At its core, GitHub performs an extremely simple task: It allows you to upload information, and then allows others to access it, all the while, silently keeping tabs on who made what change when, and it does so with total disregard for what that information is, or what format you store it in. Like Git itself, GitHub is a dumb enough tool to be incredibly flexible. Everything gets a URL, there’s a CRUD API, you’ve got bulk downloads, documentation, a running list of known issues, the ability to propose improvements, what more do the developers using your data need?

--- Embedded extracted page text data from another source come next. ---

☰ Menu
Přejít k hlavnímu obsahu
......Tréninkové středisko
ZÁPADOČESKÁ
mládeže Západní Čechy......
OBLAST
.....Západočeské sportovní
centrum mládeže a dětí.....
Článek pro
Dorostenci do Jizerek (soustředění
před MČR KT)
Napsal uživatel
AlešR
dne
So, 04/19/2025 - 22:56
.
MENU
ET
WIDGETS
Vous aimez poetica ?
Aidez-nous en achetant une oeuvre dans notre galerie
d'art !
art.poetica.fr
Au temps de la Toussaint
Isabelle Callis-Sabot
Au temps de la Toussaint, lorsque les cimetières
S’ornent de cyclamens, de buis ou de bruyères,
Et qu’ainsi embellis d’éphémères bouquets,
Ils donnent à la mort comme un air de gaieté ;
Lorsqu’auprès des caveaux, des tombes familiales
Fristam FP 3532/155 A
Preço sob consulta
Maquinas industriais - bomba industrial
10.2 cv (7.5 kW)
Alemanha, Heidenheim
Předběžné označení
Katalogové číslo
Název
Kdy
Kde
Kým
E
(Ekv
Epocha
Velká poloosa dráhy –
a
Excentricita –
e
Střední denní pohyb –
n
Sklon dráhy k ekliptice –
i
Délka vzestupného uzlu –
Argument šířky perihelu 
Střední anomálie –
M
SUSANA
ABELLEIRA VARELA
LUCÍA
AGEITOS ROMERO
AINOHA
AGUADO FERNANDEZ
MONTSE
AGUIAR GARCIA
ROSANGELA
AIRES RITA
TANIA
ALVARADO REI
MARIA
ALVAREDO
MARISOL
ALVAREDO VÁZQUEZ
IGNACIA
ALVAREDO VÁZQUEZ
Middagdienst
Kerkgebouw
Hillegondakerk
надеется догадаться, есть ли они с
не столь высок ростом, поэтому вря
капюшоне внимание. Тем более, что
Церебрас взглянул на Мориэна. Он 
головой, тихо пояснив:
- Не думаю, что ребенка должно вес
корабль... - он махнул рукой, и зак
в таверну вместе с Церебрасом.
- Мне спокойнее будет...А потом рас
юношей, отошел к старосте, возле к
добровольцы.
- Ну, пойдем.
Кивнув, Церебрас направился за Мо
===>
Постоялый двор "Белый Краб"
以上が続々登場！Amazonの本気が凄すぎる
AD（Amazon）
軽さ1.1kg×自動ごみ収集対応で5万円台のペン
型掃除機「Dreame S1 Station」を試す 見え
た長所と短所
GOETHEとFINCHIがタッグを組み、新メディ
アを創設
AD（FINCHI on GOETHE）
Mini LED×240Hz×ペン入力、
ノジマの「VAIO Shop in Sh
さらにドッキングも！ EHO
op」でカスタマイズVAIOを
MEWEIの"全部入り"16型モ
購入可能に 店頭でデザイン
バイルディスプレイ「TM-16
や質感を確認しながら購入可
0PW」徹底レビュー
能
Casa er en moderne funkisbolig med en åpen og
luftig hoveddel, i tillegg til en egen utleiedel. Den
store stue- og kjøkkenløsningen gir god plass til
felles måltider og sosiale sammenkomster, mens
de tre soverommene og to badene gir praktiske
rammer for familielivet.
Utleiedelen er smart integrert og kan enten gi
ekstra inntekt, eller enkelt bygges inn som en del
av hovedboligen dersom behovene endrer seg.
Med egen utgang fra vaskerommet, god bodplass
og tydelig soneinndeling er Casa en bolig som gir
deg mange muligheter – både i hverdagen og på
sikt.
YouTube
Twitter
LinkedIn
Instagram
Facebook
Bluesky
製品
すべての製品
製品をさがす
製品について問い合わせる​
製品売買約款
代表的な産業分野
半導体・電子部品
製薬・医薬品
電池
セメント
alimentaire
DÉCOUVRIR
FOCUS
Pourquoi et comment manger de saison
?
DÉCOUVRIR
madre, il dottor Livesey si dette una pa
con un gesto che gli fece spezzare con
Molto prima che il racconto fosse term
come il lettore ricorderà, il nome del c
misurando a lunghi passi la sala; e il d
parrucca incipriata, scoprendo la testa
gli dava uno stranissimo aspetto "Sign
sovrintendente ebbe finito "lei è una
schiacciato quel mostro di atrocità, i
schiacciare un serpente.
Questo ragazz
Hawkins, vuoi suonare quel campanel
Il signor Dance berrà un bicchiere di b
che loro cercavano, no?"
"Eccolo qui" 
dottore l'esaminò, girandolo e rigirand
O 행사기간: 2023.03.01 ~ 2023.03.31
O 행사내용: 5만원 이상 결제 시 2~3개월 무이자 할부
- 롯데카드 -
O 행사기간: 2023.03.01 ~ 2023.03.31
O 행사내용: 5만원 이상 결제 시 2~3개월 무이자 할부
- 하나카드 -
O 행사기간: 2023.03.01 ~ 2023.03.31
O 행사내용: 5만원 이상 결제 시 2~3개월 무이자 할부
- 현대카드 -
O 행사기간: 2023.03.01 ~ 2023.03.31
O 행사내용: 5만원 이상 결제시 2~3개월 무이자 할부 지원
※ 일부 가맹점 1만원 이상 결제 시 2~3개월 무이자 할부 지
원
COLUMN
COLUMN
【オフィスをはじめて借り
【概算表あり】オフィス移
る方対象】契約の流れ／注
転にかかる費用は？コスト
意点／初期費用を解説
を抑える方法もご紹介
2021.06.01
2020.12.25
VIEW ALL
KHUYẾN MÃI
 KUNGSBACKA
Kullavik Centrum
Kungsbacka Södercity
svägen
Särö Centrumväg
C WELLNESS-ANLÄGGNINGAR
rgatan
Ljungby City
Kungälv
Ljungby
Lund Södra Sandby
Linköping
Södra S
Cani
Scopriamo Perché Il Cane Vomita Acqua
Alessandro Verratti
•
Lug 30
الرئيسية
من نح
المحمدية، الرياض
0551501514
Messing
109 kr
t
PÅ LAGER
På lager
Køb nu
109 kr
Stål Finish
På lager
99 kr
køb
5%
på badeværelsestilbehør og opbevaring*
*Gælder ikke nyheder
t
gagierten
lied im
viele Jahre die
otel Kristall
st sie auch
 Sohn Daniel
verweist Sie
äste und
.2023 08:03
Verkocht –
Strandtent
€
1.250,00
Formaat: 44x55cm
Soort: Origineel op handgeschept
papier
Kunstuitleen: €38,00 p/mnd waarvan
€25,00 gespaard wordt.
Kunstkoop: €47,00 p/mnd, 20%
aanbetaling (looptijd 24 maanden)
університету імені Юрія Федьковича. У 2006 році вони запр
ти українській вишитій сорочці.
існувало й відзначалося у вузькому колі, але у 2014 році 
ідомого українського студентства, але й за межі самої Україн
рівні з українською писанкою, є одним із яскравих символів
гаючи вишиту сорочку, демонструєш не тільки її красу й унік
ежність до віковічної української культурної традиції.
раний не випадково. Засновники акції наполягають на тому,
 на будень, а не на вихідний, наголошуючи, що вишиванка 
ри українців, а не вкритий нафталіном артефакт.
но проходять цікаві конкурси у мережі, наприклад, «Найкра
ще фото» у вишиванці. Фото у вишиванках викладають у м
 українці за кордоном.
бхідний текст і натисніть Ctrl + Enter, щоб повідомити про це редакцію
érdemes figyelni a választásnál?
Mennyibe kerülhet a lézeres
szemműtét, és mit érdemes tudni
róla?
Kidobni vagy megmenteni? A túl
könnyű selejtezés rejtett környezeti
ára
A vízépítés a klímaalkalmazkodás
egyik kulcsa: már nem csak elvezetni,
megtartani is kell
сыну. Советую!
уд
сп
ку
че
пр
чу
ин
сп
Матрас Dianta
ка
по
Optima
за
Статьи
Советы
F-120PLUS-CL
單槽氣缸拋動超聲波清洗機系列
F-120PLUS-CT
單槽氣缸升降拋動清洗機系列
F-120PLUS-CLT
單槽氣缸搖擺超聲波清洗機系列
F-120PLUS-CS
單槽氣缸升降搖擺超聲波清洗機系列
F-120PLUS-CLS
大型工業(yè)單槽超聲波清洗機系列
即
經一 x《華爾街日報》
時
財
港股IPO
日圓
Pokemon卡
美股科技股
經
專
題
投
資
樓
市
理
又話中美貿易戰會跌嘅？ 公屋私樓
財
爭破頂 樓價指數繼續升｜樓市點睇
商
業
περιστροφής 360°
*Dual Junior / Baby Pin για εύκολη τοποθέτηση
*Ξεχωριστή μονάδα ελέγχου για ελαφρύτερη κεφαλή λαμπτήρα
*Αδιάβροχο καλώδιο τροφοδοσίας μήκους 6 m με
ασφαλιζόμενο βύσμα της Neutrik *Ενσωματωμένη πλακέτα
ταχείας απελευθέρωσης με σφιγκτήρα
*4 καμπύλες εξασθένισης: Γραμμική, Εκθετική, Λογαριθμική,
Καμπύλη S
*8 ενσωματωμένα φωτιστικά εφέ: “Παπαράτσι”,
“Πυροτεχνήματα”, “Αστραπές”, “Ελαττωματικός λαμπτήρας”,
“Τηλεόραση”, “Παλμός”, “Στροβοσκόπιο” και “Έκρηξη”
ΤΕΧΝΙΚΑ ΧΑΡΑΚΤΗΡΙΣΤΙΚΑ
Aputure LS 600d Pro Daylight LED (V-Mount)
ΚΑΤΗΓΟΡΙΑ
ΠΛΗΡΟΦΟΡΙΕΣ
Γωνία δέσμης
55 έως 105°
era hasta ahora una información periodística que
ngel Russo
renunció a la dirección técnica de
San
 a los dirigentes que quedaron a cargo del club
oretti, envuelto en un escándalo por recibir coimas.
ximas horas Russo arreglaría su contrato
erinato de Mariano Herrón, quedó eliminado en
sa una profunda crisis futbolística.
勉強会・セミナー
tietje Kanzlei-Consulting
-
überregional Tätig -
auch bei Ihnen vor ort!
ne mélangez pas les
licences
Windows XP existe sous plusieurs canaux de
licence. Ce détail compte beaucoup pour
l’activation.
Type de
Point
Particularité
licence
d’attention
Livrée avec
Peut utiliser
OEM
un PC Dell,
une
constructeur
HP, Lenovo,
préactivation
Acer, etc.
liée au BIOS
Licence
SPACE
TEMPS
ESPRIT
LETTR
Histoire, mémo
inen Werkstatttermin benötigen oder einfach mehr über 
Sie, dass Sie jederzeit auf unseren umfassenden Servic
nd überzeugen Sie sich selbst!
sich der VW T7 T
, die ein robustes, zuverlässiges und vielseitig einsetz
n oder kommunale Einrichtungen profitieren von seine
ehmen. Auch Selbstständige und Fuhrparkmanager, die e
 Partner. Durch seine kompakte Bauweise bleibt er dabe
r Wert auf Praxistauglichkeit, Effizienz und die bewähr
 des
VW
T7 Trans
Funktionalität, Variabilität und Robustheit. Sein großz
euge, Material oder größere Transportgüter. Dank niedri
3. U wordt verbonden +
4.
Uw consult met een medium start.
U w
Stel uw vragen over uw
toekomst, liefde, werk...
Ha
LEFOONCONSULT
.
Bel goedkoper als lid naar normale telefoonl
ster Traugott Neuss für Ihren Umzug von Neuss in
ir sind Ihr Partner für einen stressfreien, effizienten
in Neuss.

The technology’s the easy part
Exposing process is just the start. Everything described here is trivial to implement, and could be done using a countless number of existing technologies and formats. There’s another side to the data-as-code coin: open source data. Open source flips incentive structures. It puts tools and information in the hands of developers, so that for the first time, it’s easier to work together towards a shared solution, rather than to go it alone.
GitHub’s a social network. It allows you to bring data to where the developers are and to socialize it. It’s the story of Wikipedia versus Encyclopedia Britannica. There’s two ways to ensure information is “authoratative.” The first way is to lock it down as tightly as possible. Only those who are blessed by the maintainer may even propose an improvement. The second way, the way the internet has proven, is to throw open the flood gates of collaboration. How do you know the data’s accurate? Because if it weren’t, thousands of people would have the ability to say so right beside it, because someone with first-hand knowledge corrected it, and you now have the audit trail to prove it.
Solve the problem once, solve it across the internet
You could just as easily replace the word “map” or “geodata” used as examples here, with any other datatype, and it would remain just as true. That’s the beauty of the way the internet approaches technical challenges. Solve the problem once, solve it everywhere. To fundamentally change the way the government and civic hackers approach data sharing, to start to do what the software world has been doing for longer than I’ve been on the internet, we should be building communities around our open data, not Rube Goldberg machines, and optimize the experience for data consumers, not data publishers.